Thursday, June 13, 2013

The Supreme Court unanimously ruled Thursday that human genes CANNOT be patented

Cancer counselor 'thrilled' with ruling on gene patents
By Carole Bass ’83, ’97MSL | 12:25pm June 13 2013

Yale Cancer Center's Ellen Matloff. Photo: Terry Dagradi

A US Supreme Court decision today means "cheaper, faster and better genetic testing" for Yale cancer patients, says Ellen Matloff, director of genetic counseling at the Yale Cancer Center and a plaintiff in the case.

In Association for Molecular Pathology v. Myriad Genetics, Matloff and others raised the question of whether human genes can be patented. The court's unanimous answer: no.

That means that Yale and other health care providers can begin offering their own genetic tests to compete with those sold by Myriad.
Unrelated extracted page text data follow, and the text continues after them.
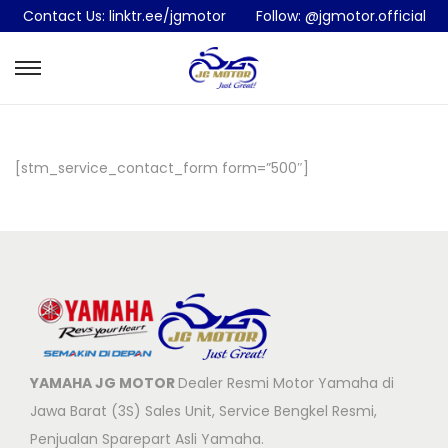
Contact Us:
linktr.ee/jgmotor
Follow:
@jgmotor.official
S
S
k
k
i
i
p
p
[stm_service_contact_form form=”500″]
t
t
o
o
n
c
a
o
v
n
i
t
g
e
YAMAHA JG MOTOR
Dealer Resmi Motor Yamaha di
a
n
Jawa Barat (3S) Sales Unit, Service Bengkel Resmi,
t
t
Penjualan Sparepart Asli Yamaha.
i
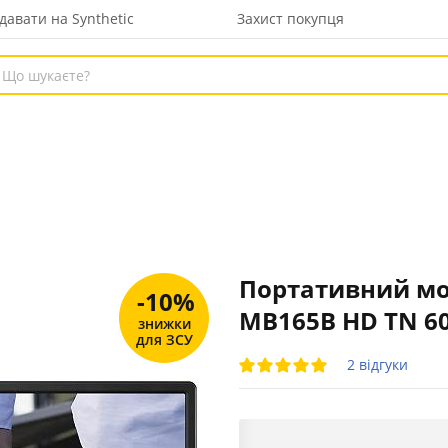
давати на Synthetic
Захист покупця
Портативний мон
-10%
MB165B HD TN 60
знижки
для ЗСУ
2 відгуки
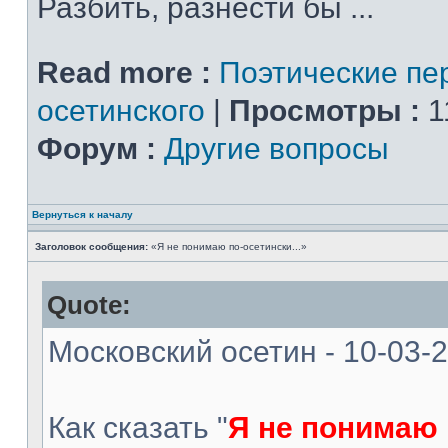
Разбить, разнести бы ...
Read more :
Поэтические пе
осетинского
|
Просмотры :
1
Форум :
Другие вопросы
Вернуться к началу
Заголовок сообщения:
«Я не понимаю по-осетински...»
Quote:
Московский осетин - 10-03-
Как сказать "
Я не понимаю 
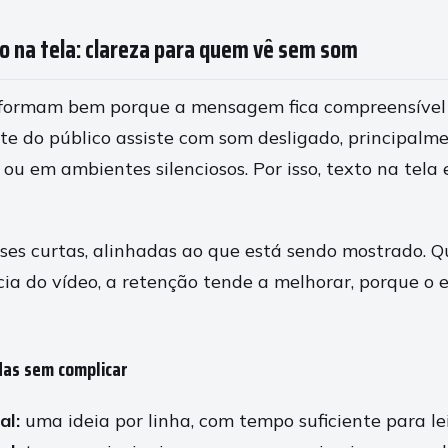
o na tela: clareza para quem vê sem som
rformam bem porque a mensagem fica compreensíve
rte do público assiste com som desligado, principalm
ou em ambientes silenciosos. Por isso, texto na tela
rases curtas, alinhadas ao que está sendo mostrado. 
cia do vídeo, a retenção tende a melhorar, porque o 
as sem complicar
al:
uma ideia por linha, com tempo suficiente para le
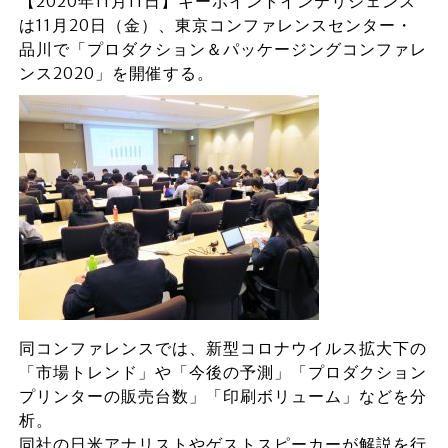
【2020年11月11日】キーポイントインテリジェンス
は11月20日（金）、東京コンファレンスセンター・
品川で「プロダクション＆パッケージングコンファレ
ンス2020」を開催する。
同コンファレンスでは、新型コロナウイルス拡大下の
「市場トレンド」や「今後の予測」「プロダクション
プリンターの販売台数」「印刷ボリューム」などを分
析。
同社の日米アナリストやゲストスピーカーが解説を行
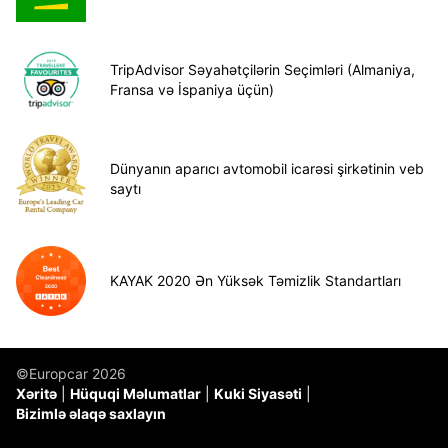
TripAdvisor Səyahətçilərin Seçimləri (Almaniya,
Fransa və İspaniya üçün)
Dünyanın aparıcı avtomobil icarəsi şirkətinin veb
saytı
KAYAK 2020 Ən Yüksək Təmizlik Standartları
©Europcar 2026
Xəritə
Hüquqi Məlumatlar
Kuki Siyasəti
Bizimlə əlaqə saxlayın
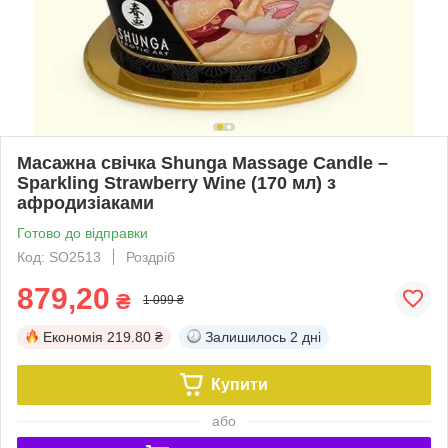
Масажна свічка Shunga Massage Candle –
Sparkling Strawberry Wine (170 мл) з
афродизіаками
Готово до відправки
Код: SO2513
Роздріб
879,20
₴
1 099 ₴
Економія
219.80 ₴
Залишилось
2 дні
Купити
або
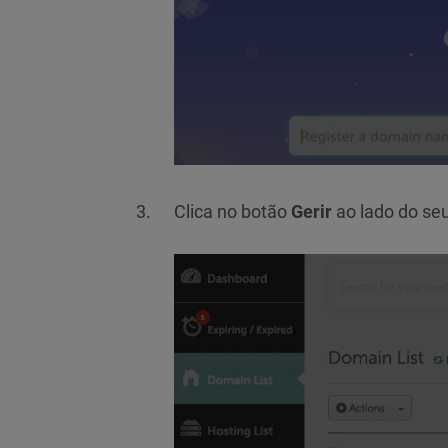
Clica no botão
Gerir
ao lado do se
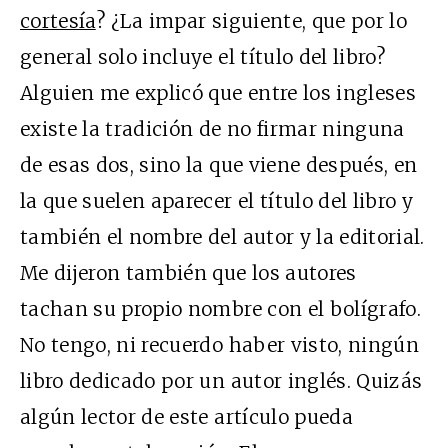
cortesía
? ¿La impar siguiente, que por lo
general solo incluye el título del libro?
Alguien me explicó que entre los ingleses
existe la tradición de no firmar ninguna
de esas dos, sino la que viene después, en
la que suelen aparecer el título del libro y
también el nombre del autor y la editorial.
Me dijeron también que los autores
tachan su propio nombre con el bolígrafo.
No tengo, ni recuerdo haber visto, ningún
libro dedicado por un autor inglés. Quizás
algún lector de este artículo pueda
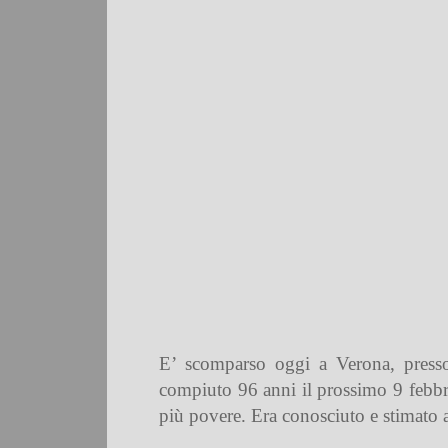
E’ scomparso oggi a Verona, presso
compiuto 96 anni il prossimo 9 febbra
più povere. Era conosciuto e stimato 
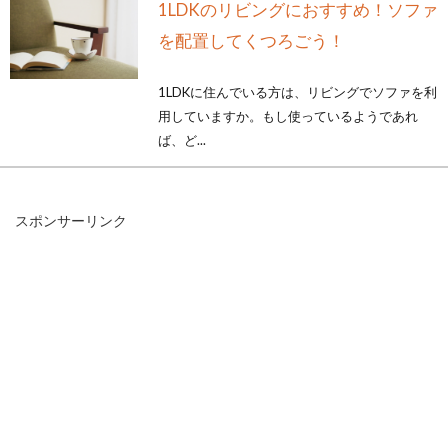
1LDKのリビングにおすすめ！ソファ
を配置してくつろごう！
1LDKに住んでいる方は、リビングでソファを利
用していますか。もし使っているようであれ
ば、ど...
スポンサーリンク
窓の結露を簡単にキャッチ！結露取
りワイパーでピカピカに！
寒い冬の季節に近づくと、窓ガラスに結露が現
れ始め、気付いたらカビが発生していることが
あります。...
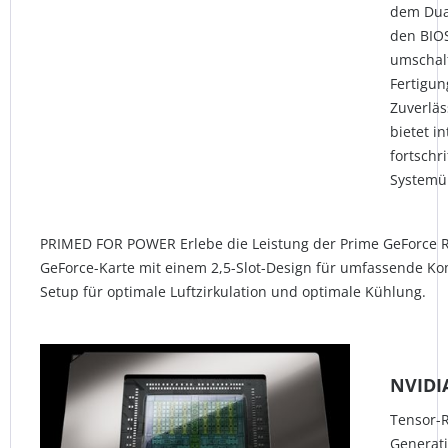
dem Dua
den BIOS
umschal
Fertigun
Zuverläs
bietet i
fortschr
System
PRIMED FOR POWER Erlebe die Leistung der Prime GeForce RT
GeForce-Karte mit einem 2,5-Slot-Design für umfassende Kom
Setup für optimale Luftzirkulation und optimale Kühlung.
NVIDIA
Tensor-R
Generati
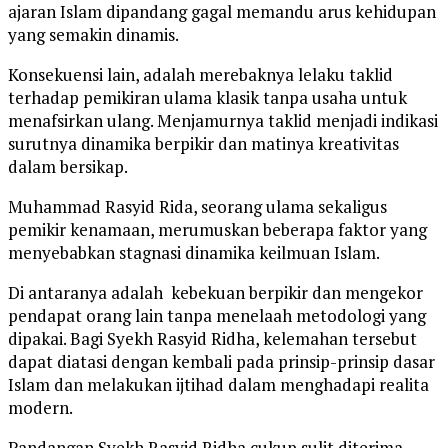
ajaran Islam dipandang gagal memandu arus kehidupan
yang semakin dinamis.
Konsekuensi lain, adalah merebaknya lelaku taklid
terhadap pemikiran ulama klasik tanpa usaha untuk
menafsirkan ulang. Menjamurnya taklid menjadi indikasi
surutnya dinamika berpikir dan matinya kreativitas
dalam bersikap.
Muhammad Rasyid Rida, seorang ulama sekaligus
pemikir kenamaan, merumuskan beberapa faktor yang
menyebabkan stagnasi dinamika keilmuan Islam.
Di antaranya adalah kebekuan berpikir dan mengekor
pendapat orang lain tanpa menelaah metodologi yang
dipakai. Bagi Syekh Rasyid Ridha, kelemahan tersebut
dapat diatasi dengan kembali pada prinsip-prinsip dasar
Islam dan melakukan ijtihad dalam menghadapi realita
modern.
Pandangan Syekh Rasyid Ridha cukup sulit diterima,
Immediately at issue were Myriad's patents on BRCA1 and BRCA2, the genes whose mutations (recently spotlighted by Angelina Jolie) predict high risk of breast and ovarian cancer. Utah-based Myriad claimed exclusive rights to test those genes and, according to Matloff, stopped Yale from offering a less expensive version.

"I'm thrilled," Matloff says by e-mail. "Our patients will have cheaper, faster and better genetic testing moving forward and research will open for BRCA carriers. Thrilled."

Matloff and other plaintiffs contended that genes are naturally occurring and therefore not patentable. Myriad responded that by isolating the DNA, it had created a new product to which it owned legal rights.

“Myriad did not create anything," Justice Clarence Thomas ’74JD concluded in the Supreme Court opinion. "To be sure, it found an important and useful gene, but separating that gene from its surrounding genetic material is not an act of invention."

The court did hold that cDNA, a synthetic version that omits certain portions of the original material, "is distinct from the DNA from which it was derived" and can be patented.

In a press release, Myriad claimed victory. "We believe the court appropriately upheld our claims on cDNA, and underscored the patent eligibility of our method claims, ensuring strong intellectual property protection for our BRACAnalysis test moving forward," says CEO Peter Meldrum. "More than 250,000 patients rely upon our BRACAnalysis test annually, and we remain focused on saving and improving peoples' lives and lowering overall healthcare costs."